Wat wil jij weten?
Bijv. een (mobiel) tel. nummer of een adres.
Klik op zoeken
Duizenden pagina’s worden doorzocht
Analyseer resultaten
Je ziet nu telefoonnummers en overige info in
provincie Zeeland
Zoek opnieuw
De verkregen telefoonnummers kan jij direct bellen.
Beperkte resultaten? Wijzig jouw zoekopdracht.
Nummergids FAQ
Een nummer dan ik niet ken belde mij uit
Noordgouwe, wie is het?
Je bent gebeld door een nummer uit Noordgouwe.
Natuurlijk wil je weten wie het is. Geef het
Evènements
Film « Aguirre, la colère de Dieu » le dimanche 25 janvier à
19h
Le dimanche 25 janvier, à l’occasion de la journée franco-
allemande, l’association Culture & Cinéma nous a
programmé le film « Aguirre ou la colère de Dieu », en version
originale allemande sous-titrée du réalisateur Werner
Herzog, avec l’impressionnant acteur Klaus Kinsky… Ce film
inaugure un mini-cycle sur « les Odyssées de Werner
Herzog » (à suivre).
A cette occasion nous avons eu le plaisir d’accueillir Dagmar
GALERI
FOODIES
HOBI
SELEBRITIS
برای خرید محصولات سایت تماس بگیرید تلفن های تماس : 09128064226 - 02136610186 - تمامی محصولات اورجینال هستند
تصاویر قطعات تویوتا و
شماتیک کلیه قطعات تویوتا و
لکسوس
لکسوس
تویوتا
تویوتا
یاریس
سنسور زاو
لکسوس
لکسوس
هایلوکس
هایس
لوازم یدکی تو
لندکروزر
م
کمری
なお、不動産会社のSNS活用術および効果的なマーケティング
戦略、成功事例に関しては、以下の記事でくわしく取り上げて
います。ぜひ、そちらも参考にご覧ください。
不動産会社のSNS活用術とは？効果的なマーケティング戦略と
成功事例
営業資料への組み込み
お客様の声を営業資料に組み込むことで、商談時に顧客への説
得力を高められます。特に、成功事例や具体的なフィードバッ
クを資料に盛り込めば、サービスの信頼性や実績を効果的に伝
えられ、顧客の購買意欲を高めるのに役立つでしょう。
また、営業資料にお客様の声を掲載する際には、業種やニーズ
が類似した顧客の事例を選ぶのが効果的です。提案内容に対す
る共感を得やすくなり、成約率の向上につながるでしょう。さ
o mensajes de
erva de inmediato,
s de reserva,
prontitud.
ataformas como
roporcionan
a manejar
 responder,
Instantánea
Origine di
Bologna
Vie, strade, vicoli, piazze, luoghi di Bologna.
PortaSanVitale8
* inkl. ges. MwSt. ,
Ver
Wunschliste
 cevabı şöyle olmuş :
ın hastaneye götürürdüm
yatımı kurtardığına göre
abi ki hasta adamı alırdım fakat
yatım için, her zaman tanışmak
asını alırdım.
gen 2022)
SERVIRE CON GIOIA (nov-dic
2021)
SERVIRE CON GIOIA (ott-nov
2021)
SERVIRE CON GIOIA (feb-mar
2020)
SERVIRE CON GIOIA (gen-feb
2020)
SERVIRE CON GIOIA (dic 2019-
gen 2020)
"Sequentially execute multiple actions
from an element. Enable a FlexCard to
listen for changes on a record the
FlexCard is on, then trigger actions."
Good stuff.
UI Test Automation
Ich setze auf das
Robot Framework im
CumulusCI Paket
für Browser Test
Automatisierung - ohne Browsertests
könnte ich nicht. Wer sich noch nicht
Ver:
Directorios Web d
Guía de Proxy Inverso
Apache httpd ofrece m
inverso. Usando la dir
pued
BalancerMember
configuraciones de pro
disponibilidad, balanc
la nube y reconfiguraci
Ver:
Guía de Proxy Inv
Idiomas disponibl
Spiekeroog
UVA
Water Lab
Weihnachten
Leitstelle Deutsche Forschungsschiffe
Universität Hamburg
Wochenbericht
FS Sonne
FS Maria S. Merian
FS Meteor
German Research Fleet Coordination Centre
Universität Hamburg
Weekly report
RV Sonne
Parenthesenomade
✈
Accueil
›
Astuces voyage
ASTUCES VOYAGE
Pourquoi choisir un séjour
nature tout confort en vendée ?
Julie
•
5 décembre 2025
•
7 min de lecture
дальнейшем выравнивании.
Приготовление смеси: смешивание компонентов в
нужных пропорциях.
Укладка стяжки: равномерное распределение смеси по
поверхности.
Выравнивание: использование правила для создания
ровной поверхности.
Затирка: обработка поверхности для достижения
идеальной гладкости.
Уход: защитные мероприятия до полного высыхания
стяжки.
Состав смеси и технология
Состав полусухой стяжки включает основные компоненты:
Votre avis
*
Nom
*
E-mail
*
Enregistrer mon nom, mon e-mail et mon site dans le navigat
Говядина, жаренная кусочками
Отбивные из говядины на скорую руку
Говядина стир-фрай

▶ **Assigned task**
Every line above that has the string "Aguirre" needs to be copied.

▶ **Task result**
Film « Aguirre, la colère de Dieu » le dimanche 25 janvier à
programmé le film « Aguirre ou la colère de Dieu », en version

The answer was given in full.